Il y a dix ans , Joyce Carol Oates inventait autour du mythe Marilyn un genre nouveau : la bio-fiction. Son magistral Blonde est réédité.
Marilyn est morte, vive Marilyn. A peine le visage fut-il recouvert d’un linceul qu’une nuée d’ersatz blonds entrèrent dans la lumière. Début de l’histoire. Depuis près d’un demi-siècle, au cinéma, dans les livres, les projections de la star courent partout : comme un corps taillé pour le rêve, les commérages, les légendes populaires.
Ainsi que l’avait génialement préfiguré Andy Warhol avec sa série, la star se devait d’être duplicable à l’infini, plurielle. Avant sa mort, comme le plus fabuleux produit jamais engendré par Hollywood. Après, comme une image ressassée de manière obsessionnelle par notre mémoire collective. Au point d’être à l’origine d’un genre romanesque.
En page de garde de Blonde, paru en 2000 et inspiré de la vie de la star, on tombe, quelque peu ému, sur cette avertissement d’un autre temps :
“Blonde est une oeuvre de fiction. Si la plupart des personnages de ce livre présentent quelques ressemblances avec les proches et les contemporains de Marilyn, leur description et les événements rapportés sont entièrement le fruit de l’imagination de l’auteur.”
Et au cas où cela ne serait pas encore tout à fait clair, la préfacière Justine Lévy (dont on se demande si la projection de névroses personnelles sur le texte d’Oates était bien nécessaire à sa réédition) de surenchérir :
“Blonde n’est pas une biographie de Marilyn Monroe.”
Message reçu. Que cherche donc à faire Joyce Carol Oates, cette grande prêtresse des lettres américaines ?
Blonde inaugure tout simplement une veine romanesque aujourd’hui fermement exploitée : la bio romancée, ou bio-fiction. A savoir, ici, saisir par le filtre du fantasme une Marilyn que la bio traditionnelle, férue de faits réels, a échoué à raconter. Et comment ? En entrant dans ce corps de diva, dans sa tête, ses cheveux ; en se faufilant par tous les pores de “cette poupée blonde aux cheveux d’or”, afin d’en magnétiser les songes, les joies et les craintes enfantines.
De ses cinq parties (“L’Enfant”, “La Jeune Fille”, “La Femme”, “Marilyn”, “La Vie après la mort”), Blonde va poser les actes d’une tragédie américaine mettant en scène une quasi orpheline née en 1926, devenue pin-up des calendriers, puis actrice de seconde zone, pour rayonner en star des studios à partir de 1953.

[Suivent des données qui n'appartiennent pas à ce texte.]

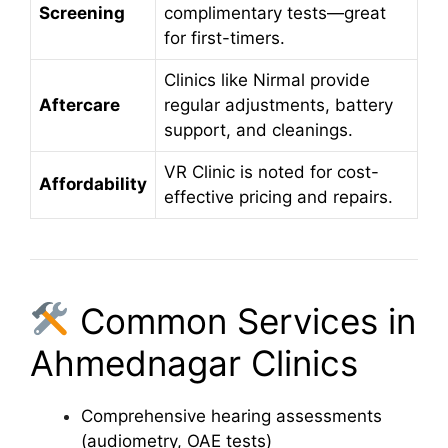
Screening
complimentary tests—great
for first-timers.
Clinics like Nirmal provide
Aftercare
regular adjustments, battery
support, and cleanings.
VR Clinic is noted for cost-
Affordability
effective pricing and repairs.
Common Services in
Ahmednagar Clinics
Comprehensive hearing assessments
(audiometry, OAE tests)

Ce qu’Oates interroge, c’est bien sûr le pouvoir de métamorphose de l’actrice : comment “une fille moyenne”, “mis à part quelque chose de tendu, de nerveux, d’excitable et d’incandescent sur son visage”, devient sex-symbole adulé ; comment d’enfant bégayante et épouse modèle, on s’invente corps-objet, ange, garce, folle platine, bombe sexuelle et somnambule ; comment, de Norma Jean Baker, on devient Marilyn.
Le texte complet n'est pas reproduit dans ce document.